Prabowo menyadari bahwa swasembada energi tidak bisa terwujud dalam waktu singkat. Namun, ia menilai bahwa dengan kemauan politik yang kuat dan sinergi lintas sektor, Indonesia bisa mencapai target ini dalam waktu kurang dari satu dekade.
“Ini bukan soal teknis semata, tapi soal keberanian politik. Kalau kita bersatu, saya yakin kita bisa wujudkan energi dari dan untuk bangsa sendiri,” ujarnya disambut tepuk tangan hadirin.
Mengoptimalkan Potensi Energi Dalam Negeri
Pakar energi dari Universitas Gadjah Mada, Fahmy Radhi, menyatakan bahwa pernyataan Prabowo sangat relevan dengan situasi aktual Indonesia. Menurutnya, Indonesia memang memiliki potensi besar untuk memproduksi BBM sendiri, namun selama ini terkendala oleh keterbatasan kapasitas kilang dan ketergantungan pada impor bahan baku.
“Kilang-kilang kita masih banyak yang tua dan tidak efisien. Kalau revitalisasi kilang dipercepat, ditambah dengan investasi energi alternatif seperti biodiesel, kita bisa kurangi impor secara signifikan,” jelas Fahmy dalam wawancara terpisah.
Menurut data dari PT Pertamina (Persero), konsumsi BBM nasional saat ini mencapai 1,3 juta barel per hari, sementara kapasitas kilang dalam negeri hanya mampu memproduksi sekitar 850 ribu barel per hari. Sisanya dipenuhi melalui impor.
Karena itu, proyek pembangunan kilang baru, seperti proyek GRR Tuban, RDMP Balikpapan, dan pengembangan bio-refinery menjadi kunci utama untuk mendukung swasembada energi sebagaimana yang diusung Prabowo.
Sinergi Lintas Kementerian dan Swasta
Wacana kemandirian energi yang digaungkan Prabowo mendapat sambutan positif dari berbagai pihak, termasuk kalangan dunia usaha. Ketua Umum Kamar Dagang dan Industri (Kadin) Indonesia, Arsjad Rasjid, menilai bahwa dorongan swasembada energi akan menciptakan ekosistem industri yang sehat dan mendukung pertumbuhan ekonomi nasional.

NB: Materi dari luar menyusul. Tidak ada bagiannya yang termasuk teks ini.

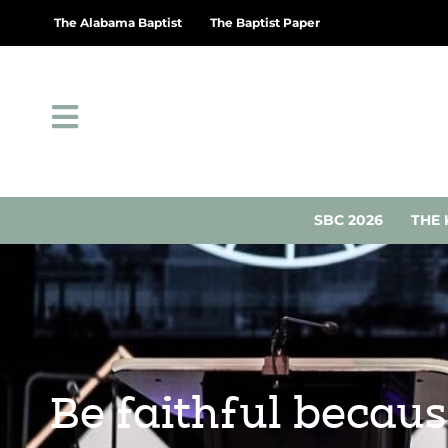
The Alabama Baptist
The Baptist Paper
SBC 2026
THE 
Be faithful becaus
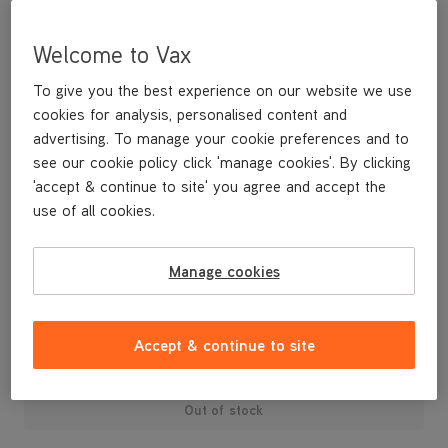
Welcome to Vax
To give you the best experience on our website we use
cookies for analysis, personalised content and
advertising. To manage your cookie preferences and to
see our cookie policy click 'manage cookies'. By clicking
'accept & continue to site' you agree and accept the
use of all cookies.
Manage cookies
£14
.99
Accept & continue to site
Out of stock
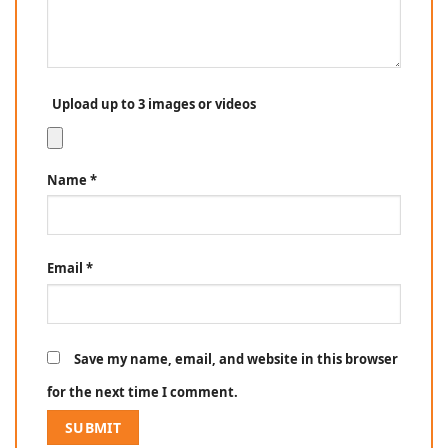
Upload up to 3 images or videos
Name
*
Email
*
Save my name, email, and website in this browser
for the next time I comment.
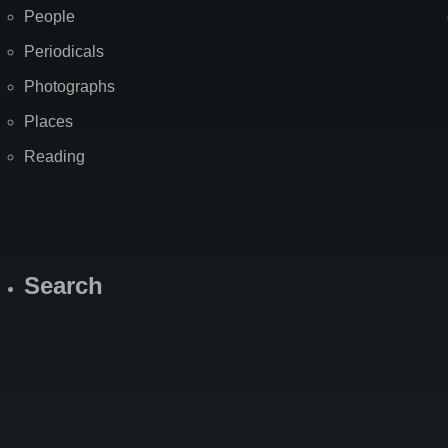
People
Periodicals
Photographs
Places
Reading
Search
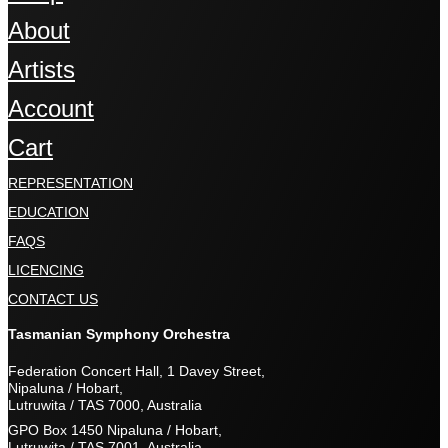
About
Artists
Account
Cart
REPRESENTATION
EDUCATION
FAQS
LICENCING
CONTACT US
Tasmanian Symphony Orchestra
Federation Concert Hall, 1 Davey Street,
Nipaluna / Hobart,
Lutruwita / TAS 7000, Australia
GPO Box 1450 Nipaluna / Hobart,
Lutruwita / TAS 7001, Australia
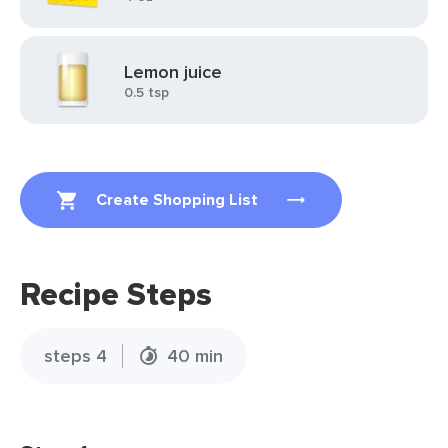
Lemon juice
0.5 tsp
Create Shopping List
Recipe Steps
steps 4
40 min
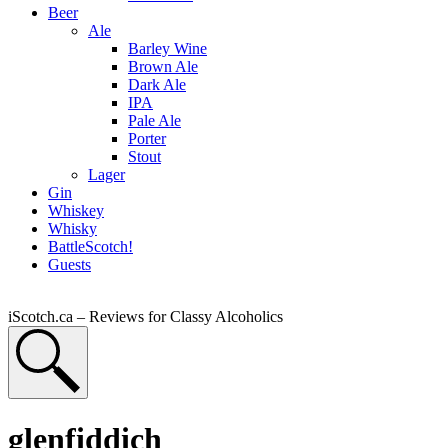
Beer
Ale
Barley Wine
Brown Ale
Dark Ale
IPA
Pale Ale
Porter
Stout
Lager
Gin
Whiskey
Whisky
BattleScotch!
Guests
iScotch.ca – Reviews for Classy Alcoholics
glenfiddich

“Kami menyambut baik komitmen Presiden terpilih untuk mengurangi impor energi. Hal ini tidak hanya memperkuat ekonomi nasional, tapi juga menciptakan peluang investasi baru di sektor energi bersih dan efisien,” kata Arsjad.
Di sisi lain, Kementerian ESDM juga telah menyiapkan peta jalan transisi energi nasional 2025–2035, yang selaras dengan semangat kemandirian energi. Direktur Jenderal Migas, Tutuka Ariadji, menyebut bahwa fokus utama pemerintah saat ini adalah meningkatkan produksi migas nasional dan mempercepat pengembangan EBT.

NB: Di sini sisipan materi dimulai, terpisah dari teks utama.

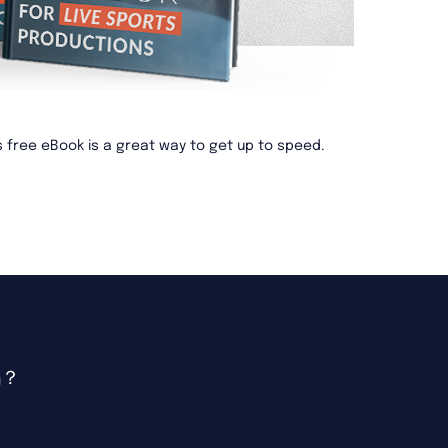
is free eBook is a great way to get up to speed.
吗？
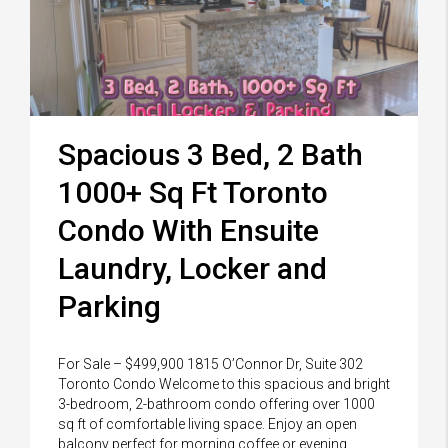
Spacious 3 Bed, 2 Bath
1000+ Sq Ft Toronto
Condo With Ensuite
Laundry, Locker and
Parking
For Sale – $499,900 1815 O’Connor Dr, Suite 302
Toronto Condo Welcome to this spacious and bright
3-bedroom, 2-bathroom condo offering over 1000
sq ft of comfortable living space. Enjoy an open
balcony perfect for morning coffee or evening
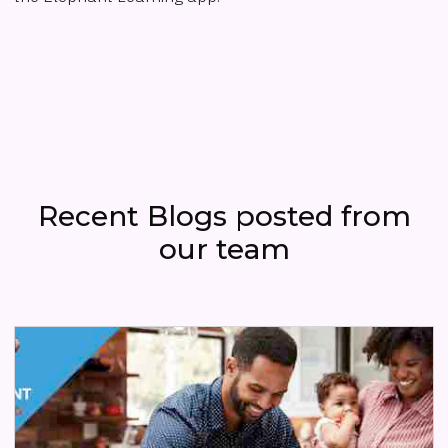
Recent Blogs posted from
our team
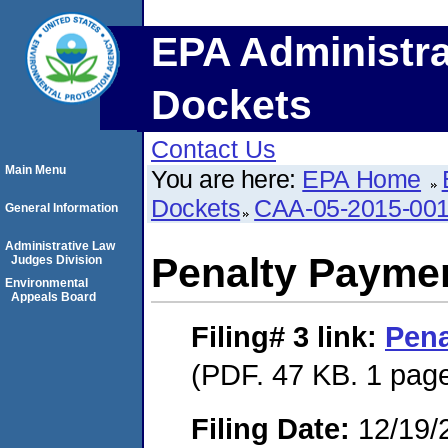
EPA Administra
Dockets
Contact Us
Main Menu
You are here:
EPA Home
Dockets
CAA-05-2015-00
General Information
Administrative Law
Penalty Paymen
Judges Division
Environmental
Appeals Board
Filing# 3
link:
Pena
(PDF. 47 KB. 1 pag
Filing Date:
12/19/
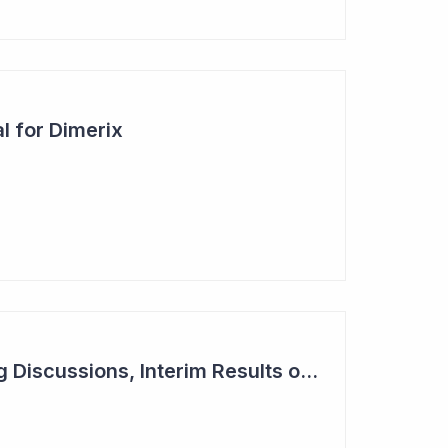
l for Dimerix
Dimerix in Partnering Discussions, Interim Results out March 2024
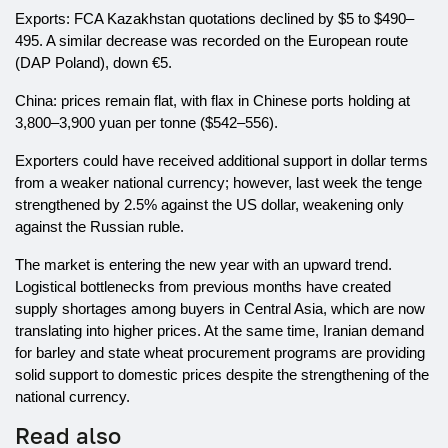
Exports: FCA Kazakhstan quotations declined by $5 to $490–
495. A similar decrease was recorded on the European route
(DAP Poland), down €5.
China: prices remain flat, with flax in Chinese ports holding at
3,800–3,900 yuan per tonne ($542–556).
Exporters could have received additional support in dollar terms
from a weaker national currency; however, last week the tenge
strengthened by 2.5% against the US dollar, weakening only
against the Russian ruble.
The market is entering the new year with an upward trend.
Logistical bottlenecks from previous months have created
supply shortages among buyers in Central Asia, which are now
translating into higher prices. At the same time, Iranian demand
for barley and state wheat procurement programs are providing
solid support to domestic prices despite the strengthening of the
national currency.
Read also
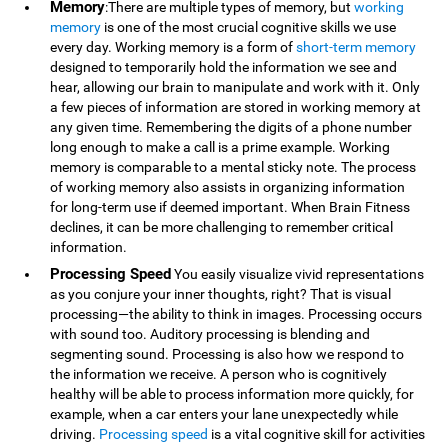
Memory
:There are multiple types of memory, but
working
memory
is one of the most crucial cognitive skills we use
every day. Working memory is a form of
short-term memory
designed to temporarily hold the information we see and
hear, allowing our brain to manipulate and work with it. Only
a few pieces of information are stored in working memory at
any given time. Remembering the digits of a phone number
long enough to make a call is a prime example. Working
memory is comparable to a mental sticky note. The process
of working memory also assists in organizing information
for long-term use if deemed important. When Brain Fitness
declines, it can be more challenging to remember critical
information.
Processing Speed
You easily visualize vivid representations
as you conjure your inner thoughts, right? That is visual
processing—the ability to think in images. Processing occurs
with sound too. Auditory processing is blending and
segmenting sound. Processing is also how we respond to
the information we receive. A person who is cognitively
healthy will be able to process information more quickly, for
example, when a car enters your lane unexpectedly while
driving.
Processing speed
is a vital cognitive skill for activities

“Kita tidak bisa bergantung terus pada impor. Target lifting minyak 1 juta barel per hari dan gas 12 BSCFD harus dikejar. Selain itu, kita dorong pengembangan biofuel dan energi surya,” jelas Tutuka.
Tantangan dan Harapan
Meski optimisme tinggi disuarakan oleh Prabowo dan para pemangku kepentingan, tantangan untuk mencapai swasembada energi tidaklah ringan. Mulai dari keterbatasan anggaran, regulasi yang belum sinkron, hingga hambatan investasi di sektor migas dan EBT masih menjadi persoalan yang harus segera dibenahi.

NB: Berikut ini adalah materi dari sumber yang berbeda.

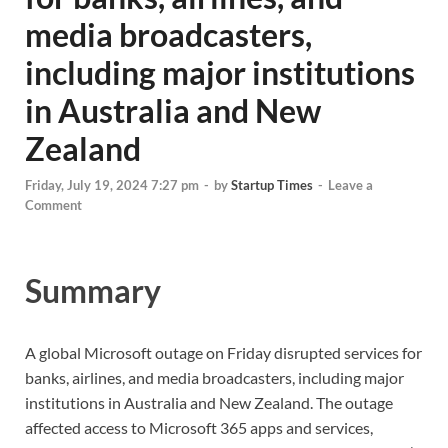
media broadcasters,
including major institutions
in Australia and New
Zealand
Friday, July 19, 2024 7:27 pm
-
by
Startup Times
-
Leave a
Comment
Summary
A global Microsoft outage on Friday disrupted services for
banks, airlines, and media broadcasters, including major
institutions in Australia and New Zealand. The outage
affected access to Microsoft 365 apps and services,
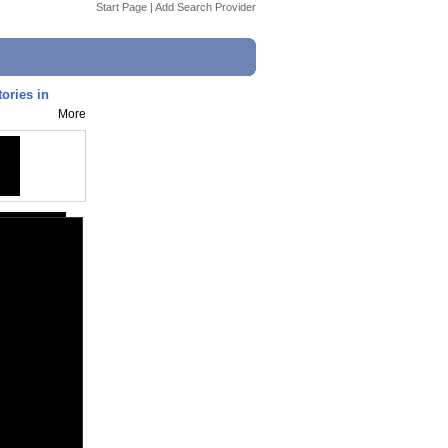
Start Page
|
Add Search Provider
tories in
More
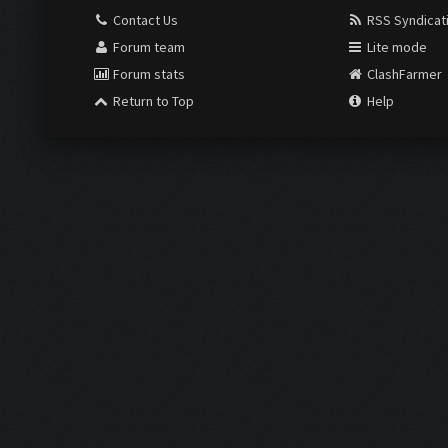
Contact Us
RSS Syndicat
Forum team
Lite mode
Forum stats
ClashFarmer
Return to Top
Help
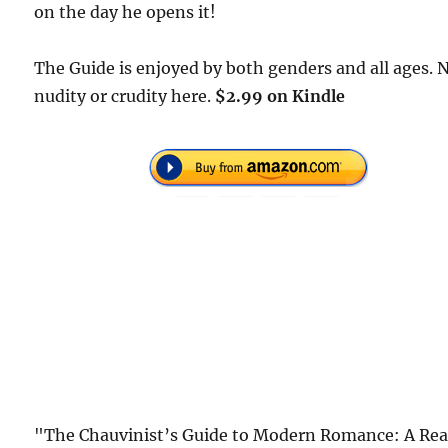
on the day he opens it!
The Guide is enjoyed by both genders and all ages. 
nudity or crudity here.
$2.99 on Kindle
"The Chauvinist’s Guide to Modern Romance: A Rea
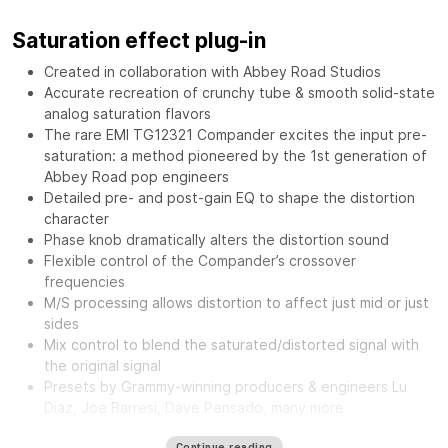
Saturation effect plug-in
Created in collaboration with Abbey Road Studios
Accurate recreation of crunchy tube & smooth solid-state
analog saturation flavors
The rare EMI TG12321 Compander excites the input pre-
saturation: a method pioneered by the 1st generation of
Abbey Road pop engineers
Detailed pre- and post-gain EQ to shape the distortion
character
Phase knob dramatically alters the distortion sound
Flexible control of the Compander’s crossover
frequencies
M/S processing allows distortion to affect just mid or just
sides
Mix control to blend the saturated/distorted signal with
the original signal
Presets by Grammy-winning producers & engineers Lu
Diaz, Joe Barresi, Dave Pensado, many more
The
Waves Abbey Road Saturator features the same musical
Continue reading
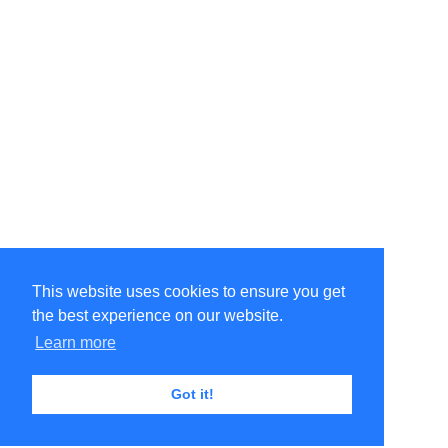
This website uses cookies to ensure you get
the best experience on our website.
Learn more
Got it!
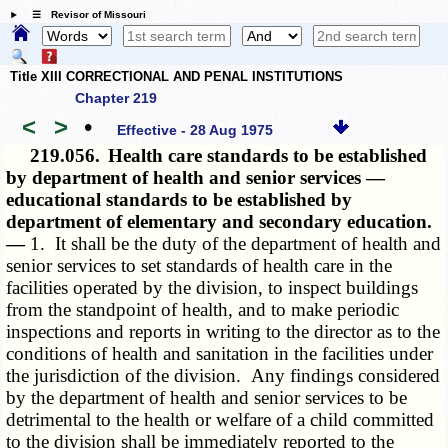
☰ Revisor of Missouri
Title XIII CORRECTIONAL AND PENAL INSTITUTIONS
Chapter 219
<
>
•
Effective - 28 Aug 1975
219.056.
Health care standards to be established
by department of health and senior services —
educational standards to be established by
department of elementary and secondary education.
—
1. It shall be the duty of the department of health and
senior services to set standards of health care in the
facilities operated by the division, to inspect buildings
from the standpoint of health, and to make periodic
inspections and reports in writing to the director as to the
conditions of health and sanitation in the facilities under
the jurisdiction of the division. Any findings considered
by the department of health and senior services to be
detrimental to the health or welfare of a child committed
to the division shall be immediately reported to the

Namun, banyak pihak menilai bahwa pernyataan tegas Prabowo menjadi pemicu kebijakan energi nasional yang lebih berdaulat dan tidak lagi bergantung pada pasar global.
Direktur Eksekutif Reforminer Institute, Komaidi Notonegoro, menekankan bahwa kunci utama ada pada konsistensi dan keberlanjutan kebijakan.
“Indonesia harus punya strategi jangka panjang yang tidak berubah setiap lima tahun. Kalau Prabowo konsisten dengan komitmennya, kita bisa melihat perubahan nyata dalam satu periode pemerintahan,” kata Komaidi.
Pernyataan tegas Presiden terpilih Prabowo Subianto bahwa Indonesia tidak perlu impor BBM menjadi sinyal kuat arah kebijakan energi nasional ke depan. Dengan kekayaan sumber daya alam, teknologi yang kian berkembang, serta dukungan publik dan sektor usaha, swasembada energi bukan mimpi, melainkan target realistis yang bisa dicapai.
Sebagai negara dengan jumlah penduduk keempat terbesar di dunia dan pertumbuhan ekonomi yang stabil, Indonesia dinilai sangat layak menjadi negara berdaulat energi di kawasan dan bahkan di tingkat global. Tantangannya kini ada pada implementasi dan sinergi kebijakan yang konsisten dalam lima tahun mendatang.